The reason I'm using integer arrays is because it is the only way I have found in PostgreSQL to get fast inclusion / exclusion checks on large datasets (hundreds of millions of values). 
Did I misunderstand your response?
Thank you for the ongoing help,

Mickael

On Mon, May 23, 2022 at 4:45 AM Jeff Janes <jeff.janes@xxxxxxxxx> wrote:

On Fri, May 20, 2022 at 6:42 AM Mickael van der Beek <mickael.van.der.beek@xxxxxxxxx> wrote:

Query:

EXPLAIN (
  ANALYZE,
  VERBOSE,
  COSTS,
  BUFFERS,
  TIMING
)
SELECT
  fu.w2_page_idxs
FROM
  fact_users
    AS fu
WHERE
  EXISTS (
    SELECT
    FROM
      (
        SELECT
          ARRAY[idx] AS page_idx
        FROM
          fact_pages
        WHERE
          attribute_idxs && ARRAY[300000160]
        FETCH FIRST 1 ROWS ONLY
      )
        AS fp
    WHERE
      fu.w2_page_idxs && fp.page_idx
  )
;

Without any surprises, the planner is using a sequential scan on the "fact_users" table which is very large instead of using the GIN index set on the "w2_page_idxs" column.

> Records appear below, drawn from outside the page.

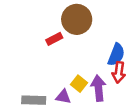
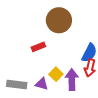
red rectangle: (54, 39) -> (38, 47), moved

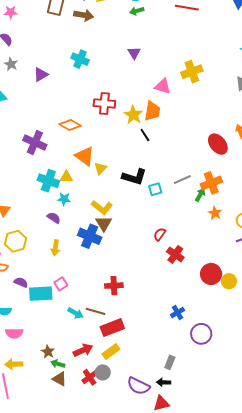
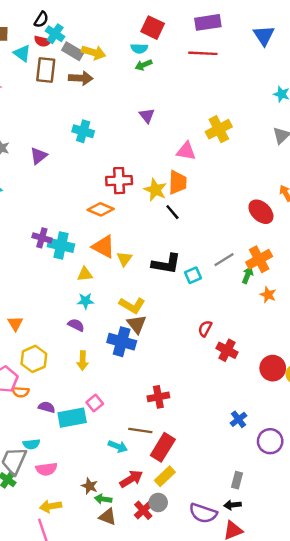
orange diamond: (70, 125) -> (101, 209), moved
purple cross: (35, 142) -> (42, 238), size x0.7
cyan cross: (48, 181) -> (61, 245), moved
cyan arrow: (75, 313) -> (118, 446), moved
red rectangle: (112, 328) -> (163, 447), turned -30

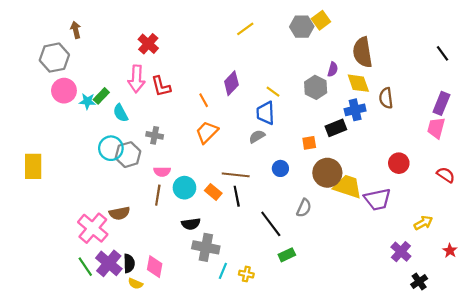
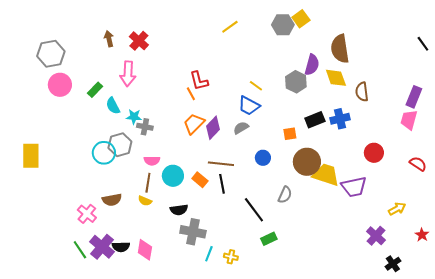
brown arrow: (76, 30) -> (109, 39), moved
black line: (443, 53) -> (423, 44), moved
purple semicircle: (333, 69) -> (312, 65), size x1.5
purple diamond: (231, 83) -> (213, 128), moved
red L-shape: (161, 86) -> (199, 81), moved
cyan star: (87, 101) -> (134, 117), moved
blue cross: (355, 110) -> (340, 119), moved
blue trapezoid: (266, 113) -> (249, 106), turned -60
cyan circle: (111, 148) -> (104, 153), moved
pink cross: (93, 228) -> (87, 214), size x0.7
black semicircle: (129, 263) -> (121, 247), turned 90
yellow semicircle: (135, 284) -> (145, 201), moved

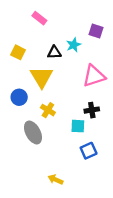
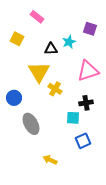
yellow square: (18, 52) -> (17, 39), moved
blue circle: (19, 97) -> (14, 98), moved
yellow cross: (48, 110) -> (55, 89), moved
yellow arrow: (55, 180) -> (50, 160), moved

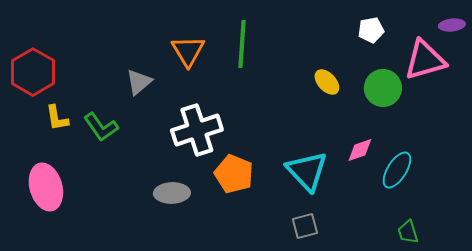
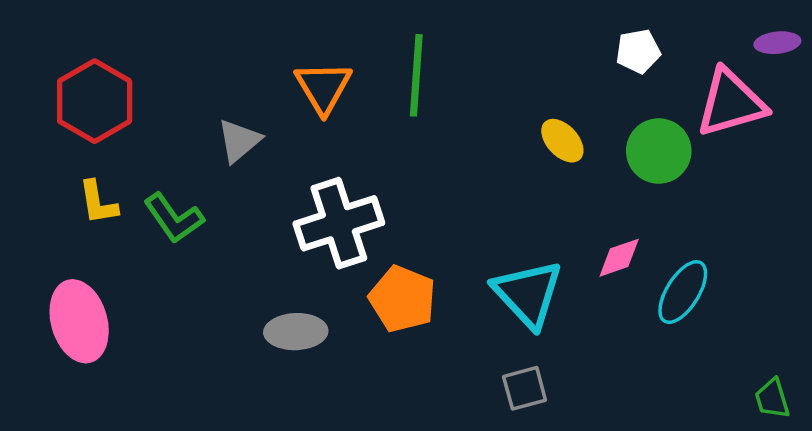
red hexagon: (33, 72) -> (95, 101), moved
green trapezoid: (408, 232) -> (772, 399), moved

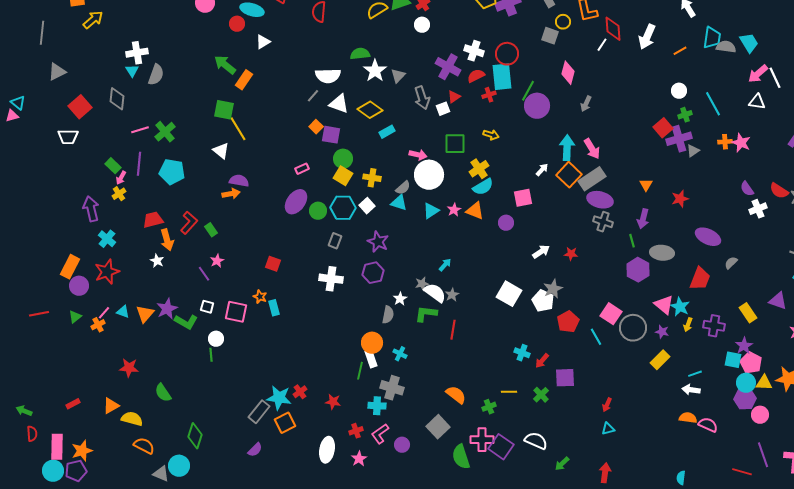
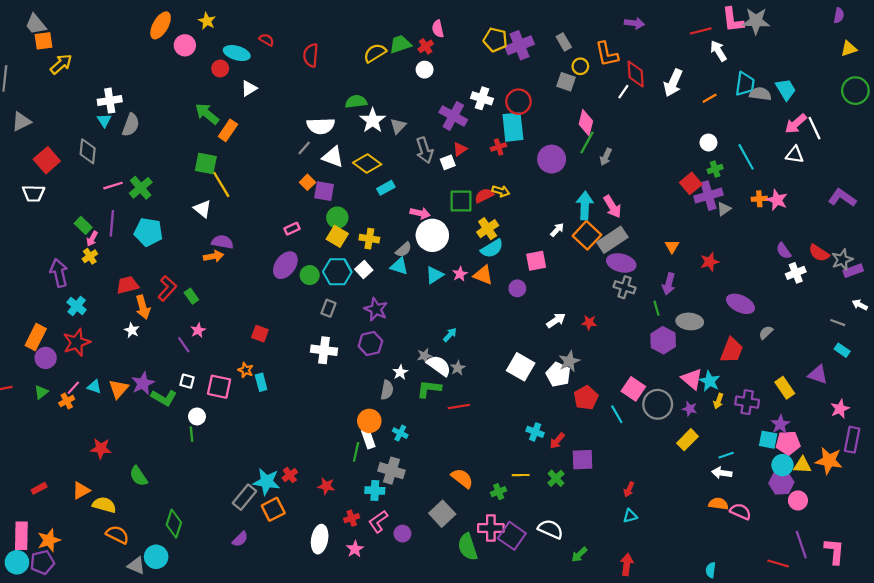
red semicircle: (476, 76) -> (484, 196), moved
green line: (528, 91) -> (587, 143), moved
red line: (453, 330) -> (459, 407), turned 72
pink pentagon: (751, 363) -> (788, 443), turned -30

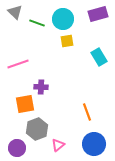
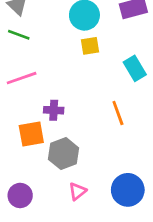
green line: (37, 23) -> (19, 35), moved
orange line: (87, 112) -> (118, 113), moved
gray hexagon: (37, 129) -> (63, 154), moved

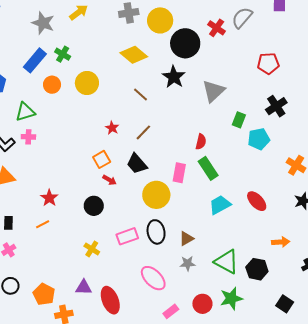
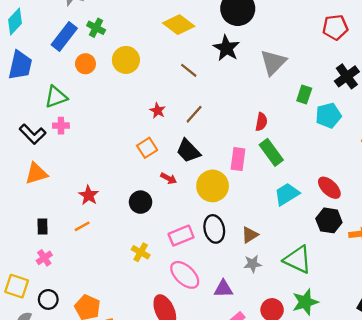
red arrow: (110, 180) -> (169, 178), moved
black hexagon: (257, 269) -> (329, 220), moved
pink ellipse: (153, 278) -> (185, 275), moved
purple triangle: (84, 287) -> (223, 289), moved

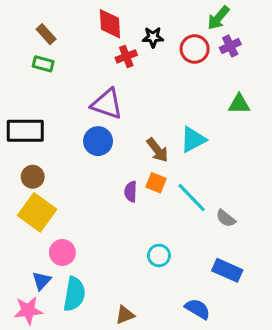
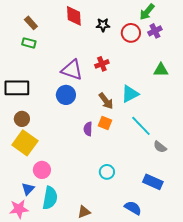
red cross: (126, 56) -> (102, 64), moved
cyan line: (192, 198) -> (141, 126), moved
gray semicircle: (226, 218) -> (160, 147), moved

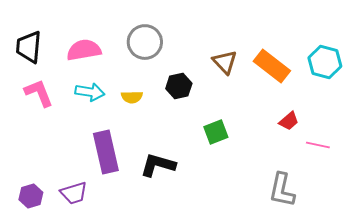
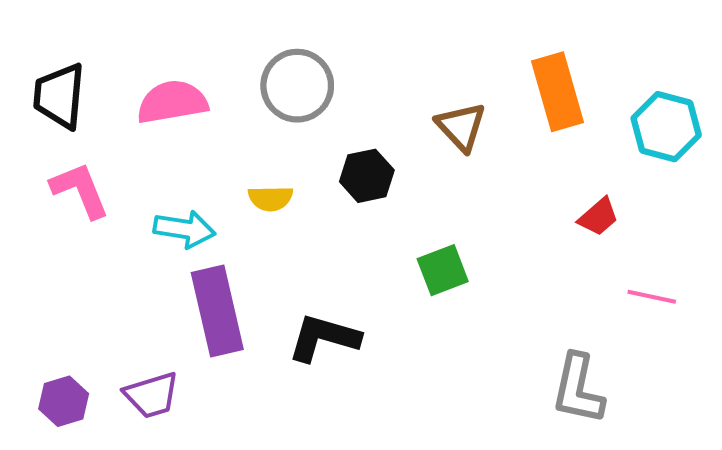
orange rectangle: (272, 66) -> (557, 92), moved, turned 36
cyan arrow: (90, 92) -> (184, 229), moved
red trapezoid: (289, 121) -> (598, 217), moved

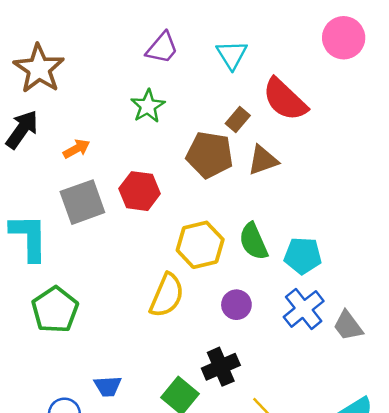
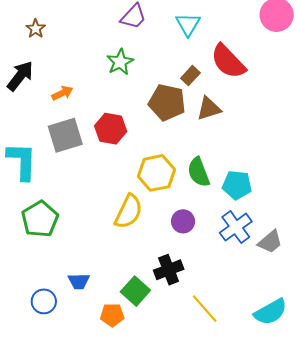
brown star: (39, 69) -> (36, 29), size x0.5
gray trapezoid: (348, 326) -> (270, 242), turned -96

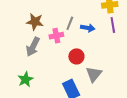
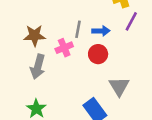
purple line: (113, 25) -> (131, 21), turned 49
red circle: (76, 56) -> (98, 54), moved

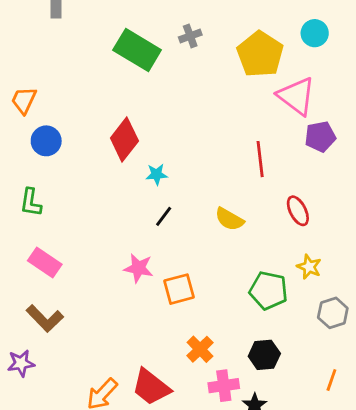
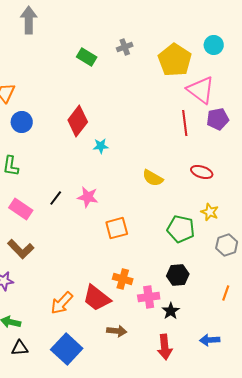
green rectangle: (137, 50) -> (87, 57), size x0.6
red line: (260, 159) -> (185, 123), moved
red ellipse: (298, 211) -> (202, 172), turned -45
black line: (164, 216) -> (56, 198), moved
pink star: (138, 268) -> (88, 197), moved
orange cross: (200, 349) -> (123, 279), moved, turned -30

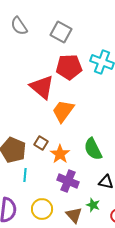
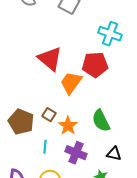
red pentagon: (69, 67) -> (95, 65), moved
cyan line: (25, 175) -> (45, 147), moved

For me, using the subquery in and _expression_, instead of the EXISTS, does get it to use the gin index.  And I think it must give the same results.

SELECT
  fu.w2_page_idxs
FROM  fact_users AS fu
WHERE
      fu.w2_page_idxs && ARRAY[(select idx from fact_pages where attribute_idxs && ARRAY[3003] FETCH FIRST 1 ROWS ONLY)];

But why are you using intarray?  That is unnecessary here, and by creating ambiguity about the array operators it might be harmful. 

Cheers,

Jeff

-- 
Mickael van der Beek
Web developer & Security analyst
mickael.van.der.beek@xxxxxxxxx